I’ve concentrated primarily on two paintings, though Fowler’s other work deserves mention — not simply because it is remarkable, but because it deals with the same ambiguous use of time.  Newer bodies of work draw from photos taken during a night out at a club.  The figures pose dramatically, dripping their fashion and bright colors, in front of backgrounds that suggest (quite fantastically) a Caribbean beach scene or a glamorous red carpet.  A large-scale work-in-progress depicts rows of young women affecting their sexiest gazes, twirling their handbags.  These paintings locate a singular moment within a field of thousands of presumably similar others.  In replacing the figures’ individual identities with blurred shapes and eyeless faces, Fowler redirects specificity to the universal.  The paintings become powerful not for their universal empathy but rather for their democratized accessibility.

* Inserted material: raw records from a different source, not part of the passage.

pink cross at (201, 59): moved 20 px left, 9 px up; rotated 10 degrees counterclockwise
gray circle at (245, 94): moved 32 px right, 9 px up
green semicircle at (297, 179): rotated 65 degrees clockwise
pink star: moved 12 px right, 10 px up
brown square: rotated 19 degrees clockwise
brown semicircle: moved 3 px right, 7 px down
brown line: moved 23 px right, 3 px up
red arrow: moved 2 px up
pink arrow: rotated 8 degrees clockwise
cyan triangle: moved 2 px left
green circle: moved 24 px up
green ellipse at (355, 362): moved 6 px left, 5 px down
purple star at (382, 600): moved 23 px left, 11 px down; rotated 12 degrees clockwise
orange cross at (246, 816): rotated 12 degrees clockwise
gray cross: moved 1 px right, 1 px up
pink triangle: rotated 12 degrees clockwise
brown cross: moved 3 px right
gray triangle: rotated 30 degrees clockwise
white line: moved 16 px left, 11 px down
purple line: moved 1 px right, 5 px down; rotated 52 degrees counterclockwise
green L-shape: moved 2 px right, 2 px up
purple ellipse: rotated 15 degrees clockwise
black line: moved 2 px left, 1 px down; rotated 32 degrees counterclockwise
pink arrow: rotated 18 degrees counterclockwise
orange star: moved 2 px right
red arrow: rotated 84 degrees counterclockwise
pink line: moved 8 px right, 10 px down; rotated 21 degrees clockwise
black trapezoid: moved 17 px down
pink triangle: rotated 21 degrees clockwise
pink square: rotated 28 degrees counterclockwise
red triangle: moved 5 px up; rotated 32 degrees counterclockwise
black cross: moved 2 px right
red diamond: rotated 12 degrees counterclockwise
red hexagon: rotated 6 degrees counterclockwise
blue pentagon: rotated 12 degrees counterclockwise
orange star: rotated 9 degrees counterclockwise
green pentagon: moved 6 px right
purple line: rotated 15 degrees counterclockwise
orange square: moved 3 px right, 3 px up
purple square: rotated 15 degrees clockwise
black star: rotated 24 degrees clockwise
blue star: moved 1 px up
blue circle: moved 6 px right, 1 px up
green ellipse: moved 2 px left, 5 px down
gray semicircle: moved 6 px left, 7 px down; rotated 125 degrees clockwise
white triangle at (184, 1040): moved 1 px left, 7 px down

Let us now return to Smithson’s remarks on Primary Structures: “Instead of causing us to remember the past like the old monuments, the new monuments seem to cause us to forget the future.”  Aaron Fowler’s paintings are monuments—not necessarily in their homage to his life in St. Louis, but in their displacement of temporality.  An instant is reified as more than itself through a painterly dance of masking and revealing, pushing one back and drawing one out again.  Time is somehow both central to the painting and largely unknown; brands and clothes fasten the scene to the particular, but to a particular emptiness as well.  The past is quietly mourned, used as an instrument to foreshadow a grey future.  These new monuments, these that are “a million years contained in a second”, dismantle potential definitions of themselves as paintings.  Fowler thus opens up the possibility for varied interpretations of his work.  These space-time bubbles protect against judgment or loaded diatribes; they are steadfast in their ambivalence.  They are monuments without memorials; time lingers on.

 

Manya Scheps is a graduate of the University of Pennsylvania, where she studied fine arts. She is the editor of New Asshole and co-founded Talking Pictures, an art theory reading group, in West Philadelphia. Her critical focus is on DIY art, its production, and its social implications.